Tennessee College of Applied Technology - Chattanooga
- Motto: W.E. Succeed
- Type: Public technical college
- Established: 1969
- Director: Dr. Mike Ricketts
- Academic staff: 52
- Students: 2,300
- Location: 4501 Amnicola Highway, Chattanooga, Tennessee, 37406, United States 35°05′47″N 85°14′25″W﻿ / ﻿35.096501°N 85.240303°W
- Campus: Chattanooga State Community College;
- Colors: Blue and Red
- Website: http://www.chattanoogastate.edu/tcat/

= Tennessee College of Applied Technology - Chattanooga =

The Tennessee College of Applied Technology at Chattanooga is a technical school in Chattanooga, Tennessee. It is a part of the Tennessee Colleges of Applied Technology.

==History==
The Tennessee College of Applied Technology - Chattanooga (TCAT) is the only TCAT that forms an integral part of the organization of a community college, forming a unit of Chattanooga State Community College, a Tennessee Board of Regents institution serving more than 2,300 students annually. The school was founded in 1969 as the Chattanooga Area Vocational Technical School (AVTS). On July 1, 1981, the AVTS became a part of Chattanooga State. In 1996, the Tennessee Board of Regents renamed the AVTS to the Tennessee Technology Center at Chattanooga.
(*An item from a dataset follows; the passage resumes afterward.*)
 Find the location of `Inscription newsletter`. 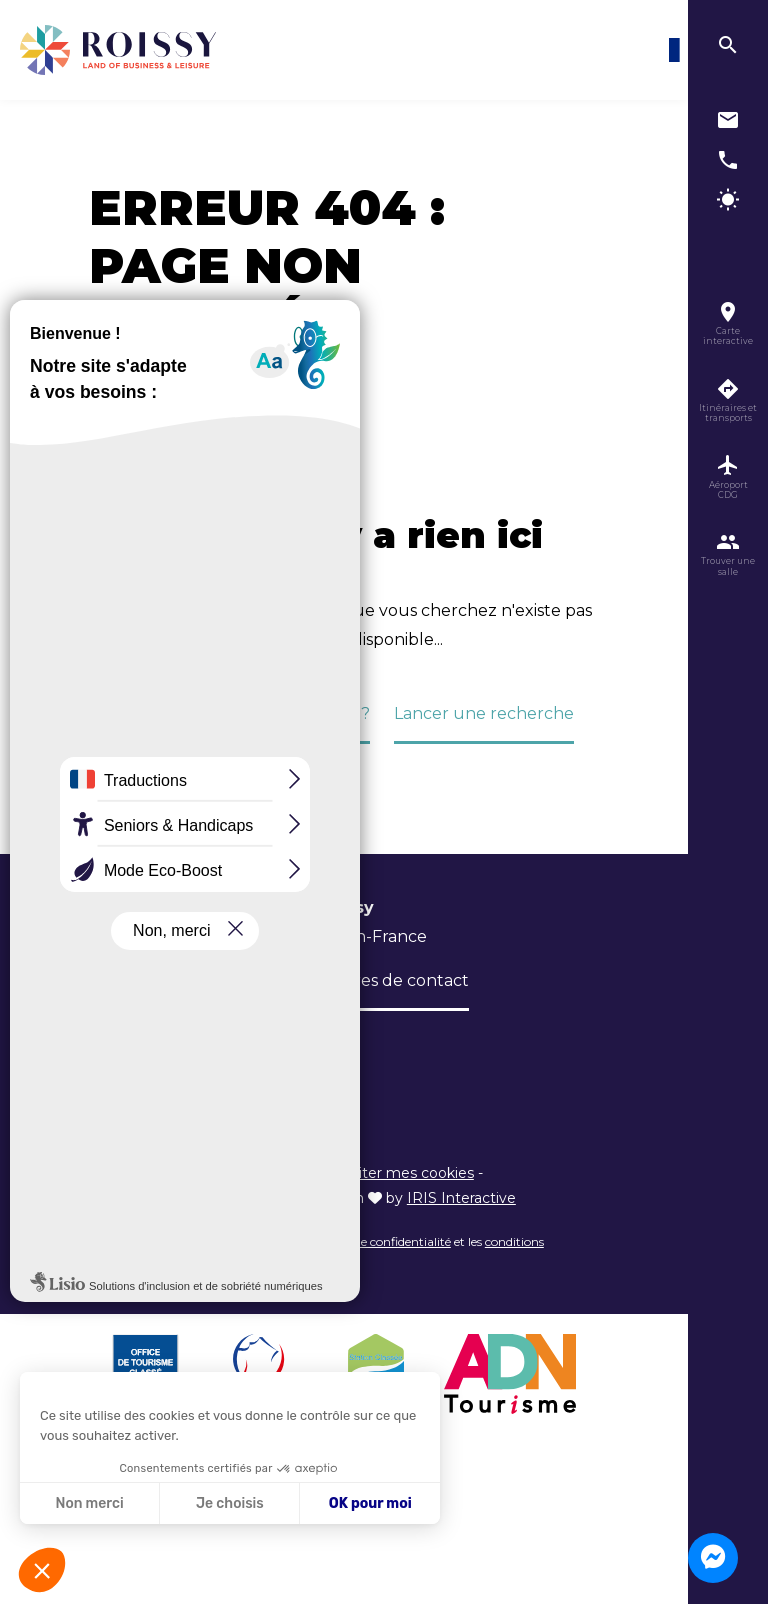

Inscription newsletter is located at coordinates (177, 1040).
The Tennessee Technology Center at Chattanooga became the Tennessee College of Applied Technology - Chattanooga on July 1, 2013 under Senate Bill No. 643 House Bill No. 236*. Approval of Public Chapter No. 473.
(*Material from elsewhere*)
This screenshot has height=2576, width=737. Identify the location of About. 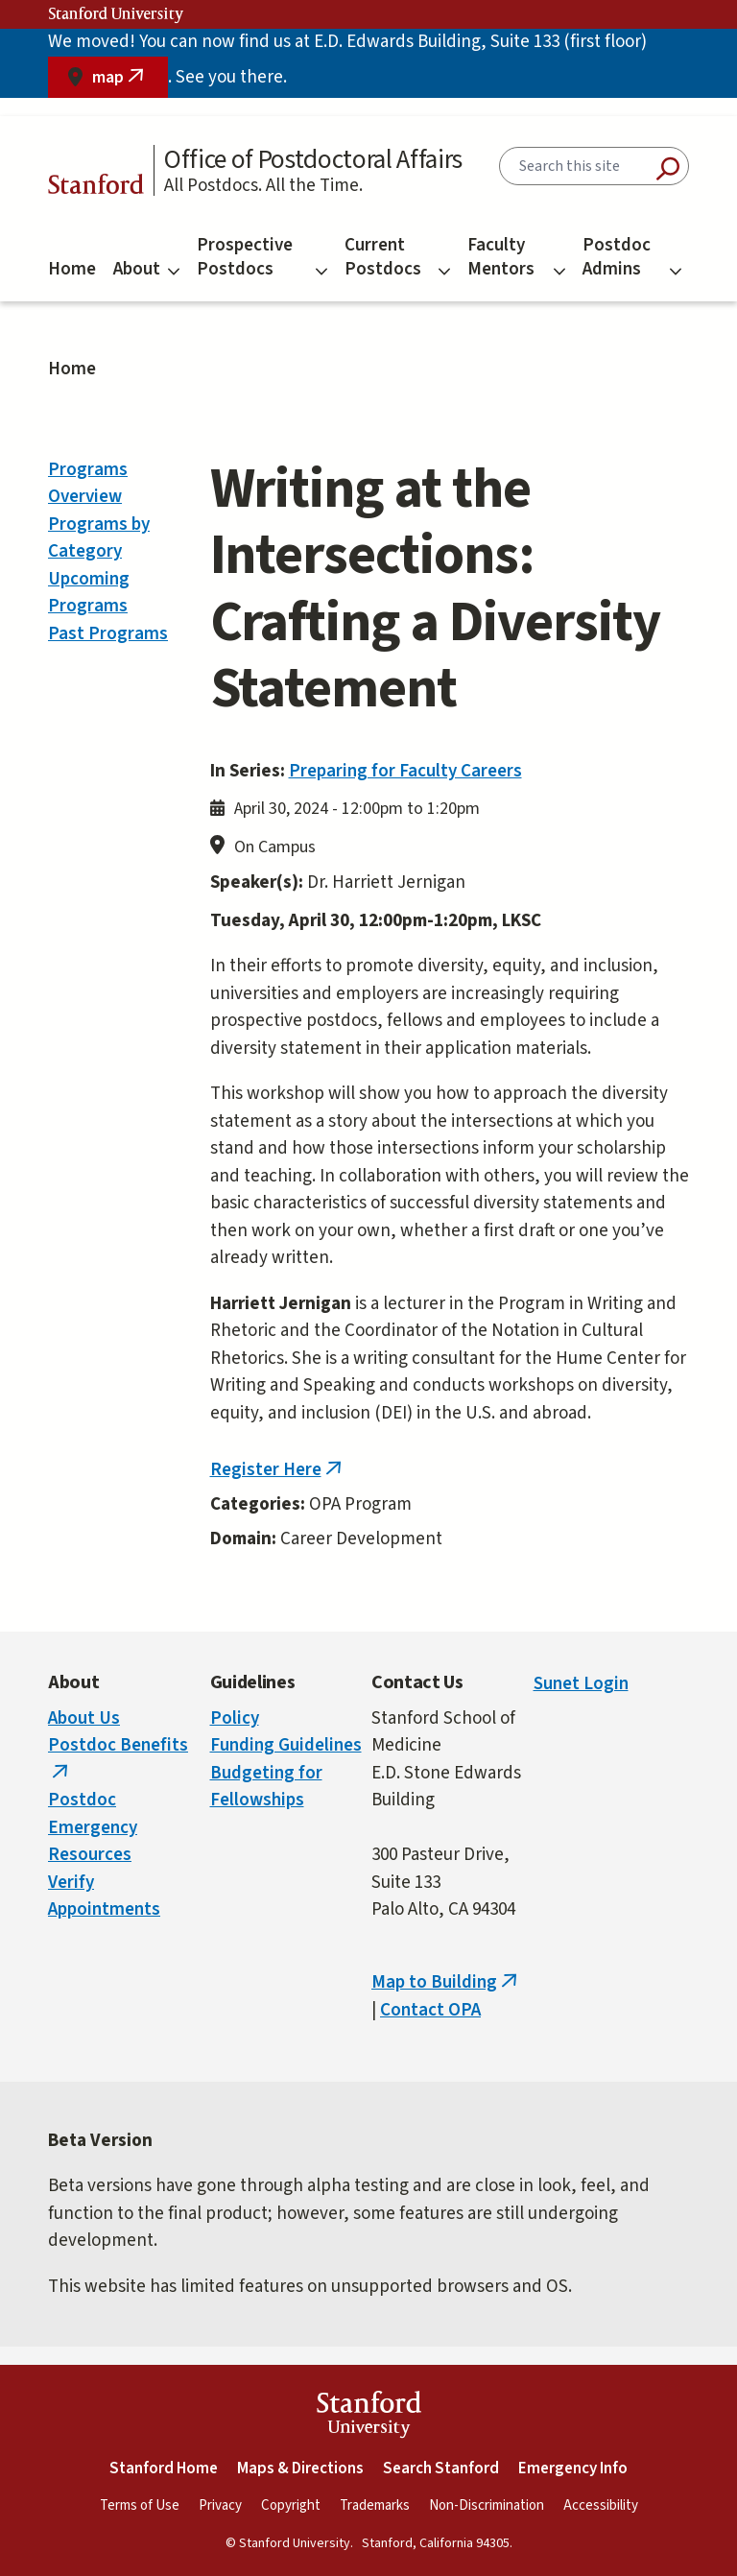
(146, 269).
The TCAT-Chattanooga offers 21 one-year diploma programs and 7 certificate programs with a total of 42 faculty and staff, making it one of the larger divisions on the campus of Chattanooga State. The faculty members are dedicated full-time to teaching and advising students, being well prepared to teach, with many having work experience in business and industry.

==Academics==
Each of the Tennessee Colleges of Applied Technology offers programs based on geographic needs of businesses and industry. Therefore each college can have different academic programs and offerings. The following academic programs are available at TCAT Chattanooga.

- Aesthetics
- Air Conditioning/Refrigeration
- Automotive Mechatronics
- Automotive Technology
- Building Construction Tech
- Business Systems Technology
- Collision Repair
- Commercial Truck Driving
- Computer Operations Technology
- Cosmetology
- Diesel Equipment Mechanics
- Industrial Electricity
- Industrial Electronics
- Industrial Maintenance Mechanics
- Landscape and Turf Management
- Machine Tool Technology
- Manicurist
- Masonry
- Massage Therapy
- Medical Assistant
- Motorcycle & Marine Service Technology
- Practical Nursing
- Security
- Surgical Technology
- Plumbing
- Welding

==Student organizations==
The Tennessee College of Applied Technology at Chattanooga State provides memberships and organizations for students, including the following:
- National Technical Honor Society
- SkillsUSA
- Student Government Association

==Professional memberships==
- American Welding Society
- CompTIA
- Microsoft

==Accreditation==
The Tennessee College of Applied Technology - Chattanooga is accredited by the Council of Occupational Education (COE), a regional accrediting agency of the Southern Association of Colleges and Schools (SACS).